Write down each of the records again, exactly and in full.

****

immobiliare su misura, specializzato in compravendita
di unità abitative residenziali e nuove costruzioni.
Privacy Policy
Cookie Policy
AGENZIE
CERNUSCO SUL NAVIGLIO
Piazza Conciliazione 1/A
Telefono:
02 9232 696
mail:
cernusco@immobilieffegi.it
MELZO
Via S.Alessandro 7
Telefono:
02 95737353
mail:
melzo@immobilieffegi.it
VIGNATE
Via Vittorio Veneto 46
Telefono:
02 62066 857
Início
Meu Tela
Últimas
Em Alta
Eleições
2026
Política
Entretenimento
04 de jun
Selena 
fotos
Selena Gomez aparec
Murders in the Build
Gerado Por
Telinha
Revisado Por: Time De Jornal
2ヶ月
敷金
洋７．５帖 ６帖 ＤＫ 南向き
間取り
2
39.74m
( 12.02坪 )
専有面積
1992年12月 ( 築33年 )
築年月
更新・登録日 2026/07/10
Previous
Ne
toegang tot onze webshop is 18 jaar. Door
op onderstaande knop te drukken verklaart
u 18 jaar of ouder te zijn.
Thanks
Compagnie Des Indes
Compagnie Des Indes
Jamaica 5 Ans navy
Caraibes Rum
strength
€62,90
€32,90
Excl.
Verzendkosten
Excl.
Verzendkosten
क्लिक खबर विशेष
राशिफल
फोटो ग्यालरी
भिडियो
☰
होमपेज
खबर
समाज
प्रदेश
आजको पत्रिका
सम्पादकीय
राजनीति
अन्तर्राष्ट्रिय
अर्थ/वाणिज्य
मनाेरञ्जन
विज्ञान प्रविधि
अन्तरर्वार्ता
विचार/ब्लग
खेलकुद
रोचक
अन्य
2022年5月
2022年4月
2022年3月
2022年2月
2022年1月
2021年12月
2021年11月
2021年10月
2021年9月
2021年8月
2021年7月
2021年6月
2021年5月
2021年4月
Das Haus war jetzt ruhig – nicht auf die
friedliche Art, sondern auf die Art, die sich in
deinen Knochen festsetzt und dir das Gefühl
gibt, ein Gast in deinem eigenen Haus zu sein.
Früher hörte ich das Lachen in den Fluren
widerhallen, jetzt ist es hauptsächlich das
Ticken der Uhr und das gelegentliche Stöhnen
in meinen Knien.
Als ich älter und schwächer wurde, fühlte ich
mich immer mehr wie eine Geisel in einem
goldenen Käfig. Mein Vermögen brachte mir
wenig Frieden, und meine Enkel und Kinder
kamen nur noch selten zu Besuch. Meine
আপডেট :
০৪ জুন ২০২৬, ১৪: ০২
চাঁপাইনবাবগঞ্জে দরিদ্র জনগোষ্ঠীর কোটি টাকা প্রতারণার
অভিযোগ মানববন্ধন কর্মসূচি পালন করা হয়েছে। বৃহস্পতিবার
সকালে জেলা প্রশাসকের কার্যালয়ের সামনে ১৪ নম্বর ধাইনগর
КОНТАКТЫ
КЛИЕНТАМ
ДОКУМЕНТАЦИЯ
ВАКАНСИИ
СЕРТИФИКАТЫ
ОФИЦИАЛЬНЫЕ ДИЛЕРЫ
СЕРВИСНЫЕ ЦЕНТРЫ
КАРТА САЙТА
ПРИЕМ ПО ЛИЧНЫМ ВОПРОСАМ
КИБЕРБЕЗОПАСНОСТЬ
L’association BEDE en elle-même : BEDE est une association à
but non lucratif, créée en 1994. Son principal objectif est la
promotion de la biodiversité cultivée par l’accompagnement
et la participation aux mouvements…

****

> RESULT FOR THIS EXERCISE
immobiliare su misura, specializzato in compravendita
di unità abitative residenziali e nuove costruzioni.
Privacy Policy
Cookie Policy
AGENZIE
CERNUSCO SUL NAVIGLIO
Piazza Conciliazione 1/A
Telefono:
02 9232 696
mail:
cernusco@immobilieffegi.it
MELZO
Via S.Alessandro 7
Telefono:
02 95737353
mail:
melzo@immobilieffegi.it
VIGNATE
Via Vittorio Veneto 46
Telefono:
02 62066 857
Início
Meu Tela
Últimas
Em Alta
Eleições
2026
Política
Entretenimento
04 de jun
Selena 
fotos
Selena Gomez aparec
Murders in the Build
Gerado Por
Telinha
Revisado Por: Time De Jornal
2ヶ月
敷金
洋７．５帖 ６帖 ＤＫ 南向き
間取り
2
39.74m
( 12.02坪 )
専有面積
1992年12月 ( 築33年 )
築年月
更新・登録日 2026/07/10
Previous
Ne
toegang tot onze webshop is 18 jaar. Door
op onderstaande knop te drukken verklaart
u 18 jaar of ouder te zijn.
Thanks
Compagnie Des Indes
Compagnie Des Indes
Jamaica 5 Ans navy
Caraibes Rum
strength
€62,90
€32,90
Excl.
Verzendkosten
Excl.
Verzendkosten
क्लिक खबर विशेष
राशिफल
फोटो ग्यालरी
भिडियो
☰
होमपेज
खबर
समाज
प्रदेश
आजको पत्रिका
सम्पादकीय
राजनीति
अन्तर्राष्ट्रिय
अर्थ/वाणिज्य
मनाेरञ्जन
विज्ञान प्रविधि
अन्तरर्वार्ता
विचार/ब्लग
खेलकुद
रोचक
अन्य
2022年5月
2022年4月
2022年3月
2022年2月
2022年1月
2021年12月
2021年11月
2021年10月
2021年9月
2021年8月
2021年7月
2021年6月
2021年5月
2021年4月
Das Haus war jetzt ruhig – nicht auf die
friedliche Art, sondern auf die Art, die sich in
deinen Knochen festsetzt und dir das Gefühl
gibt, ein Gast in deinem eigenen Haus zu sein.
Früher hörte ich das Lachen in den Fluren
widerhallen, jetzt ist es hauptsächlich das
Ticken der Uhr und das gelegentliche Stöhnen
in meinen Knien.
Als ich älter und schwächer wurde, fühlte ich
mich immer mehr wie eine Geisel in einem
goldenen Käfig. Mein Vermögen brachte mir
wenig Frieden, und meine Enkel und Kinder
kamen nur noch selten zu Besuch. Meine
আপডেট :
০৪ জুন ২০২৬, ১৪: ০২
চাঁপাইনবাবগঞ্জে দরিদ্র জনগোষ্ঠীর কোটি টাকা প্রতারণার
অভিযোগ মানববন্ধন কর্মসূচি পালন করা হয়েছে। বৃহস্পতিবার
সকালে জেলা প্রশাসকের কার্যালয়ের সামনে ১৪ নম্বর ধাইনগর
КОНТАКТЫ
КЛИЕНТАМ
ДОКУМЕНТАЦИЯ
ВАКАНСИИ
СЕРТИФИКАТЫ
ОФИЦИАЛЬНЫЕ ДИЛЕРЫ
СЕРВИСНЫЕ ЦЕНТРЫ
КАРТА САЙТА
ПРИЕМ ПО ЛИЧНЫМ ВОПРОСАМ
КИБЕРБЕЗОПАСНОСТЬ
L’association BEDE en elle-même : BEDE est une association à
but non lucratif, créée en 1994. Son principal objectif est la
promotion de la biodiversité cultivée par l’accompagnement
et la participation aux mouvements…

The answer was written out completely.